◆ PROBLEM TO SOLVE
Nothing outside the range below should be printed. Output exactly the lines from the line with "Strona Główna" to the line with "Решение о включении муниципальн", both included.

——

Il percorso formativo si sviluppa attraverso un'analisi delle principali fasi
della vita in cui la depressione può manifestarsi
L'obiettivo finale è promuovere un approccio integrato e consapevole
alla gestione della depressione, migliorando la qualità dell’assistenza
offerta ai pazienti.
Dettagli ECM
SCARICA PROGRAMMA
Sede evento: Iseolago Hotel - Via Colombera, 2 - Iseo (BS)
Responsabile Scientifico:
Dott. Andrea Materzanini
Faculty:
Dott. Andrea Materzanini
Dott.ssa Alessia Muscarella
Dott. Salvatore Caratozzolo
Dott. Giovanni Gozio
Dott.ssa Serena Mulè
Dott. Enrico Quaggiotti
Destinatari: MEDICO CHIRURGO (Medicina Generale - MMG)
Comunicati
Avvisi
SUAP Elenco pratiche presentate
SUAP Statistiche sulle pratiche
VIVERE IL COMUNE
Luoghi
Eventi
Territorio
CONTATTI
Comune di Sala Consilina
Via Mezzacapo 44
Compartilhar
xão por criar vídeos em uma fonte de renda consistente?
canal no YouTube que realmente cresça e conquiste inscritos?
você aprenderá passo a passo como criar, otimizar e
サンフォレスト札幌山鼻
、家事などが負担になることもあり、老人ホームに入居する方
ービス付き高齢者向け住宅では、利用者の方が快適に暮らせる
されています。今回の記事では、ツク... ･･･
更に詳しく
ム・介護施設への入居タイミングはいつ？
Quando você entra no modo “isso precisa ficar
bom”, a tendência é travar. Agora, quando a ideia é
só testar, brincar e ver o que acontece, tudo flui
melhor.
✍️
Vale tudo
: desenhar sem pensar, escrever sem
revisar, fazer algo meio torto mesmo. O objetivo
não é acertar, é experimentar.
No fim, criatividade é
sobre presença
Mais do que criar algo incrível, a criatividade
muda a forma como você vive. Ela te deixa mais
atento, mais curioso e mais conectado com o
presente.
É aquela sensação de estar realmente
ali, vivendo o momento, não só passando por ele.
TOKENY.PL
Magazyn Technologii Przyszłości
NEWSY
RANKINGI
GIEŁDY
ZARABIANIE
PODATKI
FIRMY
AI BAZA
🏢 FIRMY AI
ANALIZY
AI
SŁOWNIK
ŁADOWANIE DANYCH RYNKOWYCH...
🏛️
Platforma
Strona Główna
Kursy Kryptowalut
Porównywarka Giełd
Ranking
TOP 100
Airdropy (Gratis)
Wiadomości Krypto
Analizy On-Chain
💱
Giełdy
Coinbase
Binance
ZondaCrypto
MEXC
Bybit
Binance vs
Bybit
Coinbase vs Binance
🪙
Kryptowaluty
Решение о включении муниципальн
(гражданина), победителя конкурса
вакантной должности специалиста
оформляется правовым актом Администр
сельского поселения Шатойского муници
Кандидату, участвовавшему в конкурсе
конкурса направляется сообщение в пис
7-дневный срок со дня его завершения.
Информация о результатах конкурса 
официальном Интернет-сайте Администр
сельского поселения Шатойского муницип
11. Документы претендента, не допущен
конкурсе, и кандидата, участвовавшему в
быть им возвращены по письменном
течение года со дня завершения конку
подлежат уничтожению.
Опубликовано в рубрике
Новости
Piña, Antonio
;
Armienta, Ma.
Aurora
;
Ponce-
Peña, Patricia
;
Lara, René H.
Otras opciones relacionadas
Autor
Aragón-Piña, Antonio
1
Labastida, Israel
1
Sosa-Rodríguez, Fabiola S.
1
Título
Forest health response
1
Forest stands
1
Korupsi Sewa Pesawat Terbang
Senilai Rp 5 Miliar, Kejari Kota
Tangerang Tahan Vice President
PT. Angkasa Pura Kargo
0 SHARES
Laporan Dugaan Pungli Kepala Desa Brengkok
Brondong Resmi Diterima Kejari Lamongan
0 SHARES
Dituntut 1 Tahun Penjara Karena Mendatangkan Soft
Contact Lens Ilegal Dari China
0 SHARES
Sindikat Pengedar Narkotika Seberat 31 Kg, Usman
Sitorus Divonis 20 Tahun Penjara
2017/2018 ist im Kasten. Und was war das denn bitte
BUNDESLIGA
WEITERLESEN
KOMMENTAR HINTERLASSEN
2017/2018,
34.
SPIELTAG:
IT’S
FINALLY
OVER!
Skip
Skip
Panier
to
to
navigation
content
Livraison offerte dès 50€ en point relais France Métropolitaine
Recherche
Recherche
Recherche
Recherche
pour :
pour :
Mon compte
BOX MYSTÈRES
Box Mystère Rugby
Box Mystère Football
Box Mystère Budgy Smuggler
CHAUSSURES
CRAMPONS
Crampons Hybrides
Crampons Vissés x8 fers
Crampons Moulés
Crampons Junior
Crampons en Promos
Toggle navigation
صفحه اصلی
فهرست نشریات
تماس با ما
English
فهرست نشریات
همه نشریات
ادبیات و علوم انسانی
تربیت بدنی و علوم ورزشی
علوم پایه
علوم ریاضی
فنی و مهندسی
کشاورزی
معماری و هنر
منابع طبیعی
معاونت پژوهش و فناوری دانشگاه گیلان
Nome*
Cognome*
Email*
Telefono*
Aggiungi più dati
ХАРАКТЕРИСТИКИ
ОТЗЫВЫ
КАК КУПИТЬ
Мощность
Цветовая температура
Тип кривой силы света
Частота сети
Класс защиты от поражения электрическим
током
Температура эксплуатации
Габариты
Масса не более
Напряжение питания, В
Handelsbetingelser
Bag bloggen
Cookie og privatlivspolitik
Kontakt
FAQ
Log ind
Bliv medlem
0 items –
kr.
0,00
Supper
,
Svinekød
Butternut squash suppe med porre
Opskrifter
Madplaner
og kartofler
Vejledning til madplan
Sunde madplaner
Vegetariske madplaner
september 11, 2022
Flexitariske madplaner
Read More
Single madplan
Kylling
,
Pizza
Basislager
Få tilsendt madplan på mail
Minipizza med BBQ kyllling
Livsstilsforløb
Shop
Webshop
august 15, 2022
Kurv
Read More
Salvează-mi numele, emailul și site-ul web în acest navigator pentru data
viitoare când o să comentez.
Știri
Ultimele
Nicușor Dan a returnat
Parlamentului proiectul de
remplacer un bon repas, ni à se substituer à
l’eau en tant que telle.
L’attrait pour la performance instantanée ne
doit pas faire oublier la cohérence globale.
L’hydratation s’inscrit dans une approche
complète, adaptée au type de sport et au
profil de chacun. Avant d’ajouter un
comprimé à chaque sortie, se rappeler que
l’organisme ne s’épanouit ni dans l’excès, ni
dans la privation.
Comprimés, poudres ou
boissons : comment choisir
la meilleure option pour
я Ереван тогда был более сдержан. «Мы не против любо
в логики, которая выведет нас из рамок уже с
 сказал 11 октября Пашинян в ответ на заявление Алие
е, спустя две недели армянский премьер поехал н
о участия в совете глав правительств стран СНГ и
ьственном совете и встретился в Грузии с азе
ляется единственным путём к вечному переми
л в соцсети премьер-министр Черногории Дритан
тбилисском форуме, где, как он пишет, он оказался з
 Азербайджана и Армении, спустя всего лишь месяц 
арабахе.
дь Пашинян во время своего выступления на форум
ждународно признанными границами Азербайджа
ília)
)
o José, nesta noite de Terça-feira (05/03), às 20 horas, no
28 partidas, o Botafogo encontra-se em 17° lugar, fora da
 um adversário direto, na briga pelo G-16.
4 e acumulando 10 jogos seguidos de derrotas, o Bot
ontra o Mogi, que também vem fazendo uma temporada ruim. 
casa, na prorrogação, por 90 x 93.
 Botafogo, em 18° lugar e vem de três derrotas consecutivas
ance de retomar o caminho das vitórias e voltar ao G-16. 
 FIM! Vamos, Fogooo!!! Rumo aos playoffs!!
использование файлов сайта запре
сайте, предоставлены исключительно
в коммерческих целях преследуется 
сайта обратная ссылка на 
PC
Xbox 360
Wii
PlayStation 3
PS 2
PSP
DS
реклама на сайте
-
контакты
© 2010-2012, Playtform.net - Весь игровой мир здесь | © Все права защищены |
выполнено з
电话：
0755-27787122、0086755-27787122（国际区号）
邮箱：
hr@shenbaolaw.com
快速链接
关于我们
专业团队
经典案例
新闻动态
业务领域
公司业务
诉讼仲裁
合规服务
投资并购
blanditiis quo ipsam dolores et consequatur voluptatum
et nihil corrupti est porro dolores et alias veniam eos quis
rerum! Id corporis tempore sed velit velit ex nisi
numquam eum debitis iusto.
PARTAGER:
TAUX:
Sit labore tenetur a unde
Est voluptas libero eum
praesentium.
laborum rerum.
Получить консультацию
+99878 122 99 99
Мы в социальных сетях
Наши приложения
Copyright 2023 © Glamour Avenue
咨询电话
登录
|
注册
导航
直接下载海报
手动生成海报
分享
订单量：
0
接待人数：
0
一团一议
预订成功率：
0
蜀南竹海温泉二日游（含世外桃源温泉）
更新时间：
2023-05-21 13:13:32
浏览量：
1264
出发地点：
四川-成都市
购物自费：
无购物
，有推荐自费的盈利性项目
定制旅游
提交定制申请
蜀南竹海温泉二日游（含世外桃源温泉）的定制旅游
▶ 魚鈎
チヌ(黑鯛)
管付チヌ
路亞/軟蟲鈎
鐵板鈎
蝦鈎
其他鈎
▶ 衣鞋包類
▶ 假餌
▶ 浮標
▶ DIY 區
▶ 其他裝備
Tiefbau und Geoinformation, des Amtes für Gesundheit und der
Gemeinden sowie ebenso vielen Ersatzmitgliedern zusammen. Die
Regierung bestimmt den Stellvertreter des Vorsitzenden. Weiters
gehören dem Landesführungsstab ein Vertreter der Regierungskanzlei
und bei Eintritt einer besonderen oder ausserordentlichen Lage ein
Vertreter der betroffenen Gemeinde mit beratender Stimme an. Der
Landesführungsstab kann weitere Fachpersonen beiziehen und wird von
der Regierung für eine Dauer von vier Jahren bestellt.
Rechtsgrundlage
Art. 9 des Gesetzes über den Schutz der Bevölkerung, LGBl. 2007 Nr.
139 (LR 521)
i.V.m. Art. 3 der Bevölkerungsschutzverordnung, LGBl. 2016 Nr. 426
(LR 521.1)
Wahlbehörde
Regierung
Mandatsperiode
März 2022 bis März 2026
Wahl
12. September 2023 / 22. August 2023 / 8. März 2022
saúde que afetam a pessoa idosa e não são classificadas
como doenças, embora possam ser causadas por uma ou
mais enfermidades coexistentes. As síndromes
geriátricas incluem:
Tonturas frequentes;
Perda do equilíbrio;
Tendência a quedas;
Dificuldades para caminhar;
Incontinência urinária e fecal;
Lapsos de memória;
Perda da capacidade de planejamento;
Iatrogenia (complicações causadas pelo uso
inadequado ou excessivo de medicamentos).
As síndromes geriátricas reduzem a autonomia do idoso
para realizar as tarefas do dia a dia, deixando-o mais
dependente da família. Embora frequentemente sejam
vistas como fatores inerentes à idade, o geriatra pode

——

◆ SOLUTION
Strona Główna
Kursy Kryptowalut
Porównywarka Giełd
Ranking
TOP 100
Airdropy (Gratis)
Wiadomości Krypto
Analizy On-Chain
💱
Giełdy
Coinbase
Binance
ZondaCrypto
MEXC
Bybit
Binance vs
Bybit
Coinbase vs Binance
🪙
Kryptowaluty
Решение о включении муниципальн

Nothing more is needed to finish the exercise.